Transcribed page contents:
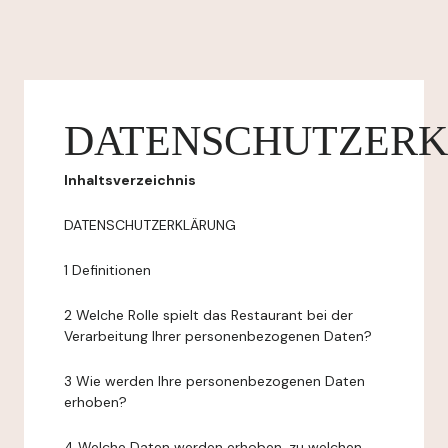
DATENSCHUTZER
Inhaltsverzeichnis
DATENSCHUTZERKLÄRUNG
1 Definitionen
2 Welche Rolle spielt das Restaurant bei der
Verarbeitung Ihrer personenbezogenen Daten?
3 Wie werden Ihre personenbezogenen Daten
erhoben?
4 Welche Daten werden erhoben, zu welchen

YOUR TASK: Give an exact copy of the entries, excluding all pictures.

THE COMPLETED TASK:
DATENSCHUTZER
Inhaltsverzeichnis
DATENSCHUTZERKLÄRUNG
1 Definitionen
2 Welche Rolle spielt das Restaurant bei der
Verarbeitung Ihrer personenbezogenen Daten?
3 Wie werden Ihre personenbezogenen Daten
erhoben?
4 Welche Daten werden erhoben, zu welchen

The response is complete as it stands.